From the records below, copy each line in which the string "Мионица" occurs.

◇ ◇ ◇ ◇

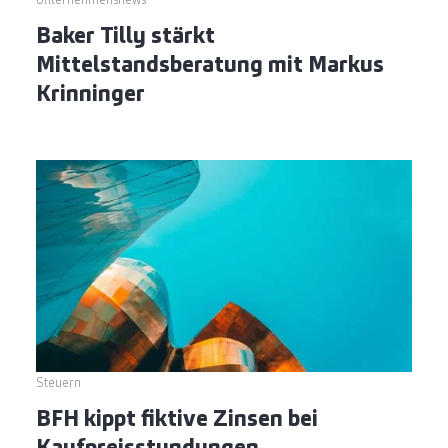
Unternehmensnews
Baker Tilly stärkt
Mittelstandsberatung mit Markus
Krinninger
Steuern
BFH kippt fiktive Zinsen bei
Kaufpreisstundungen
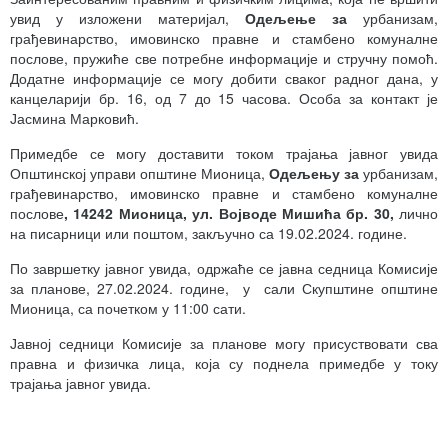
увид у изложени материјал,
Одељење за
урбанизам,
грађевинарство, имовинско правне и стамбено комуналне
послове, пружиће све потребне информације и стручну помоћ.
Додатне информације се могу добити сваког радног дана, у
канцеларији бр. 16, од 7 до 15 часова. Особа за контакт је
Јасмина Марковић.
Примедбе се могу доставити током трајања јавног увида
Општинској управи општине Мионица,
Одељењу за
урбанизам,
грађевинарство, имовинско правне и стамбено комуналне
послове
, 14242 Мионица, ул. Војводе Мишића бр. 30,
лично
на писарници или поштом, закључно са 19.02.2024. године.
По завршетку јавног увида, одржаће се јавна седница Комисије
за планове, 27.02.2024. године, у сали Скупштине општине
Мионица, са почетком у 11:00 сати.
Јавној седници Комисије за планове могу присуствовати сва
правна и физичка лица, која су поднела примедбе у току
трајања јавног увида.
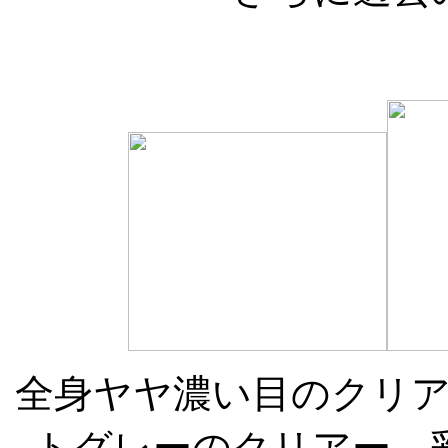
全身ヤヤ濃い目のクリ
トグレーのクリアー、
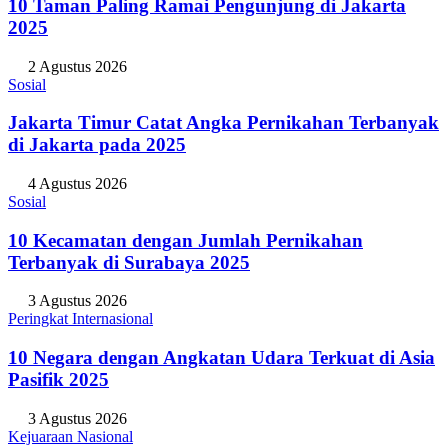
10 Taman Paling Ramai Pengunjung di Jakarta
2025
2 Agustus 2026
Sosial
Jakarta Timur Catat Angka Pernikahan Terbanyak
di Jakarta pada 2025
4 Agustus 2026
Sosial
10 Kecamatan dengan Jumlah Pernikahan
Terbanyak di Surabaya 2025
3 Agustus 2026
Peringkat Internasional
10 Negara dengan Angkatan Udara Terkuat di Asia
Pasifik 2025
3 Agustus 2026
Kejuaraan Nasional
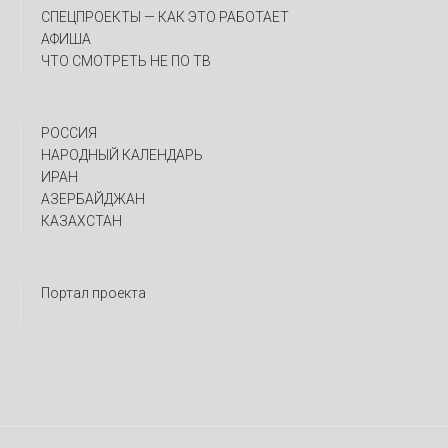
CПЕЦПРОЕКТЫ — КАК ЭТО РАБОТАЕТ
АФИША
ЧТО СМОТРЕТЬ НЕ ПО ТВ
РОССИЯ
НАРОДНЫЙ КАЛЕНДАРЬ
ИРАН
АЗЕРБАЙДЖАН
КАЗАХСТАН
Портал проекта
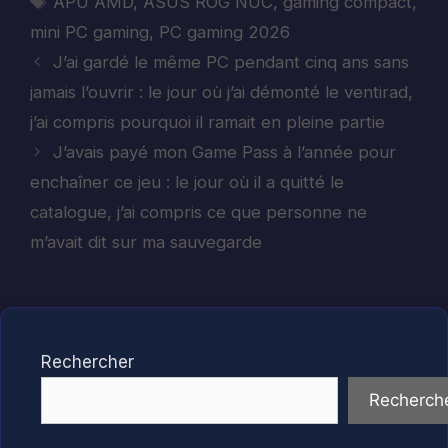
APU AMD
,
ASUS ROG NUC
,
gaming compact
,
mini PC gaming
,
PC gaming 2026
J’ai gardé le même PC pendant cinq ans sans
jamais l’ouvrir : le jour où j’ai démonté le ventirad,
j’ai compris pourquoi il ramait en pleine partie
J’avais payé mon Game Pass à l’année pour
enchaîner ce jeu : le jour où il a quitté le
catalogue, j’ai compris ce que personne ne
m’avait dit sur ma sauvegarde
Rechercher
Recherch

◇ ◇ ◇ ◇

- **Solution for this exercise**:
Општинској управи општине Мионица,
, 14242 Мионица, ул. Војводе Мишића бр. 30,
Мионица, са почетком у 11:00 сати.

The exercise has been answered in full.